Stablecoin Supremacy: How USDT and USDC Dominated the $239 Billion Boom
Forget ’slow and steady’—the stablecoin race just hit ludicrous speed. Tether and Circle’s cash-pegged tokens now command a $239 billion market, proving dollar-digitized beats dollar-denominated for the crypto crowd.
Why the surge? Traders aren’t hedging—they’re bypassing banks entirely. When every stablecoin transaction is another papercut to legacy finance, who needs a checking account?
Just don’t ask regulators if they’re ’stable’ in the traditional sense. Some things—like fractional reserves and 3am Twitter meltdowns—never change.
Some numbers
According to the Artemis study, the total supply of stablecoins is $239 billion. All the stablecoins are held across 150 million wallet addresses.
The researchers emphasized that stablecoins are increasingly used in everyday economic activity by millions of users. The report estimates that from January 2023 to February 2025, $94.2 billion in non-trading stablecoin payments were settled. Between November 2023 and December 2024, the monthly stablecoin payment volume doubled from about $3 billion to $6 billion.
Leading countries, platforms, and currencies
Survey data revealed that the U.S. and Singapore lead in stablecoin transaction volume, each accounting for 18% of global usage. Hong Kong and Japan follow with shares of nearly 10% and 8%, respectively. The UK (6.8%) and Germany (4.5%) rank fifth and sixth, while other countries each account for less than 3%.

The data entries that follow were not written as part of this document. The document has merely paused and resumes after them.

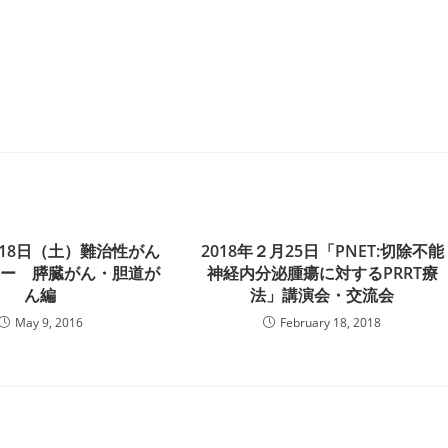
6月18日（土）難治性がん
2018年２月25日「PNET:切除不能
ナー 膵臓がん・胆道が
神経内分泌腫瘍に対するPRRT療
ん編
法」講演会・交流会
May 9, 2016
February 18, 2018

Tron and ethereum dominate as the top blockchains for stablecoin activity, with a combined market share exceeding 90%. USDT is the most widely used stablecoin, accounting for over 70% of stablecoin-related transactions between 2023 and 2025. USDC trails behind, surpassing 30% market share only once, in March 2024. However, in countries such as India and Argentina, USDC is as widely used as USDT, and it sees strong adoption in the U.S., Mexico, Nigeria, Uganda, and Kenya.
According to the study, 99% of stablecoins are pegged to the U.S. dollar and backed by U.S. dollar-denominated instruments. “If they were considered a nation, stablecoins WOULD be the 14th largest holder of sovereign U.S. debt,” the report states. It also quotes U.S. Treasury Secretary Scott Bessent, who underscored the importance of stablecoins in reinforcing the dollar’s global reserve currency status.

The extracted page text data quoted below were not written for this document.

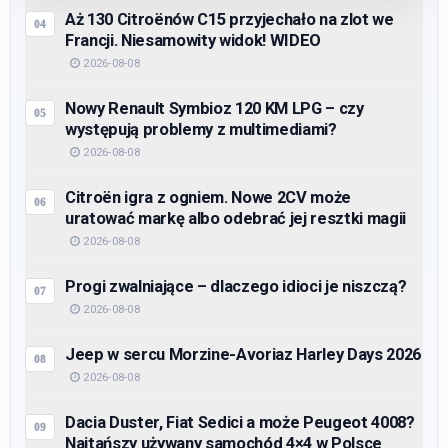
Aż 130 Citroënów C15 przyjechało na zlot we
Francji. Niesamowity widok! WIDEO
2026-08-08
Nowy Renault Symbioz 120 KM LPG – czy
występują problemy z multimediami?
2026-08-08
Citroën igra z ogniem. Nowe 2CV może
uratować markę albo odebrać jej resztki magii
2026-08-08
Progi zwalniające – dlaczego idioci je niszczą?
2026-08-08
Jeep w sercu Morzine-Avoriaz Harley Days 2026
2026-08-08
Dacia Duster, Fiat Sedici a może Peugeot 4008?
Najtańszy używany samochód 4×4 w Polsce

INTEL: "And we are going to put a lot of thought in the stablecoin regime and as President TRUMP directed we are going to we are going to keep the US the dominant reserve currency in the world and we will use stablecoins to do that."- Bessent pic.twitter.com/XaJxROTOhw
— Solid Intel 📡 (@solidintel_x) March 7, 2025Types of transactions
While peer-to-peer payments were the dominant use case for stablecoins, business-to-business (B2B) transactions overtook them in mid-2024. Since July 2024, the volume of B2B transactions has continued to grow, while P2P volume has gradually declined.
The share of card-based stablecoin transactions also began rising significantly at the end of 2023. In February 2025, B2B payments accounted for $3 billion, P2P transactions reached $1.5 billion, and card payments hit $1.1 billion, matching the level of P2P activity seen in February 2023, when P2P was the leading transaction type.

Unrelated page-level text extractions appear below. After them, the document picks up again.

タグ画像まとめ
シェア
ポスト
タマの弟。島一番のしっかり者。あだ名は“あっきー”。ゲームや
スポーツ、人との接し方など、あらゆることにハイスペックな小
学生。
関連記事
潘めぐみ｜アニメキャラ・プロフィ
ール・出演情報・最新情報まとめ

Notably, P2P activity has remained relatively flat between 2023 and 2025, fluctuating between $1.4 billion and $2.2 billion. Meanwhile, B2B, card payments, and business-to-client and prefunding transactions have been on the rise.
Conclusion
In their conclusion, the researchers note that stablecoins have evolved from a niche payment tool into a “meaningful tool for global payments,” with B2B transactions now leading the way.